# SUPPLIED ENTRIES:
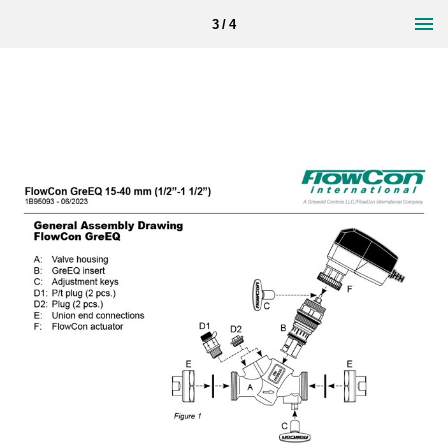
3 / 4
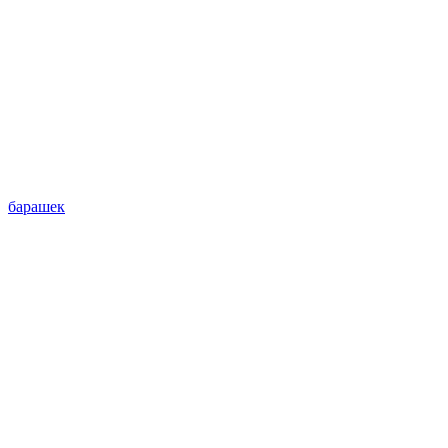
барашек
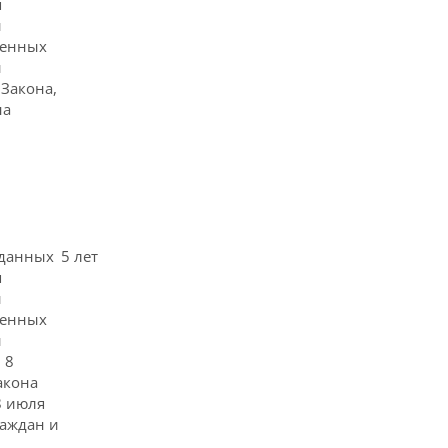
я
й
ренных
и
 Закона,
на
 данных
5 лет
я
й
ренных
и
 8
акона
8 июля
раждан и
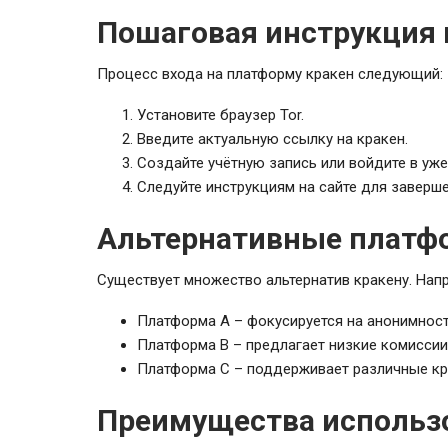
Пошаговая инструкция п
Процесс входа на платформу кракен следующий:
Установите браузер Tor.
Введите актуальную ссылку на кракен.
Создайте учётную запись или войдите в у
Следуйте инструкциям на сайте для заверш
Альтернативные платф
Существует множество альтернатив кракену. Нап
Платформа A – фокусируется на анонимност
Платформа B – предлагает низкие комиссии
Платформа C – поддерживает различные к
Преимущества использ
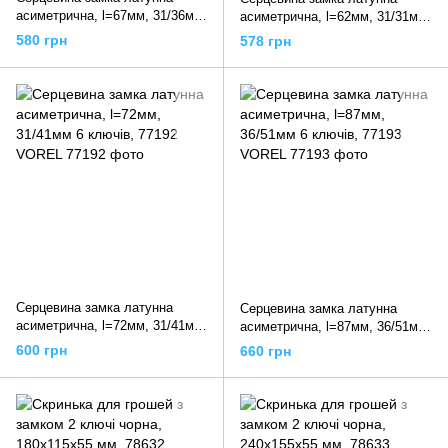
асиметрична, l=67мм, 31/36мм
асиметрична, l=62мм, 31/31мм
6 ключів, 77191 VOREL
6 ключів, 77190 VOREL
580 грн
578 грн
Серцевина замка латунна
Серцевина замка латунна
асиметрична, l=72мм, 31/41мм
асиметрична, l=87мм, 36/51мм
6 ключів, 77192 VOREL
6 ключів, 77193 VOREL
600 грн
660 грн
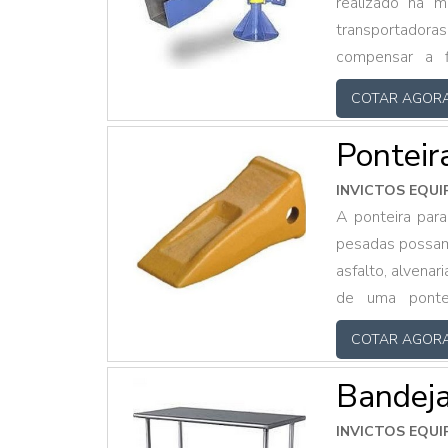
realizado na m
transportadora
compensar a f
transferência 
COTAR AGOR
RELEVANTES 
brevemente...
Ponteir
INVICTOS EQU
A ponteira par
pesadas possam 
asfalto, alvena
de uma ponte
APRESENTA DI
COTAR AGOR
passaram cada v
Bandeja
INVICTOS EQU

# ACTIVITY:
Retype the records above line for line and exactly, omitting their pictures.

# ANSWER BELOW:
3 / 4
барашек
я
й
ренных
и
 Закона,
на
 данных
5 лет
я
й
ренных
и
 8
акона
8 июля
раждан и
Пошаговая инструкция п
Процесс входа на платформу кракен следующий:
Установите браузер Tor.
Введите актуальную ссылку на кракен.
Создайте учётную запись или войдите в у
Следуйте инструкциям на сайте для заверш
Альтернативные платф
Существует множество альтернатив кракену. Нап
Платформа A – фокусируется на анонимност
Платформа B – предлагает низкие комиссии
Платформа C – поддерживает различные к
Преимущества использ
асиметрична, l=67мм, 31/36мм
асиметрична, l=62мм, 31/31мм
6 ключів, 77191 VOREL
6 ключів, 77190 VOREL
580 грн
578 грн
Серцевина замка латунна
Серцевина замка латунна
асиметрична, l=72мм, 31/41мм
асиметрична, l=87мм, 36/51мм
6 ключів, 77192 VOREL
6 ключів, 77193 VOREL
600 грн
660 грн
realizado na m
transportadora
compensar a f
transferência 
COTAR AGOR
RELEVANTES 
brevemente...
Ponteir
INVICTOS EQU
A ponteira par
pesadas possam 
asfalto, alvena
de uma ponte
APRESENTA DI
COTAR AGOR
passaram cada v
Bandeja
INVICTOS EQU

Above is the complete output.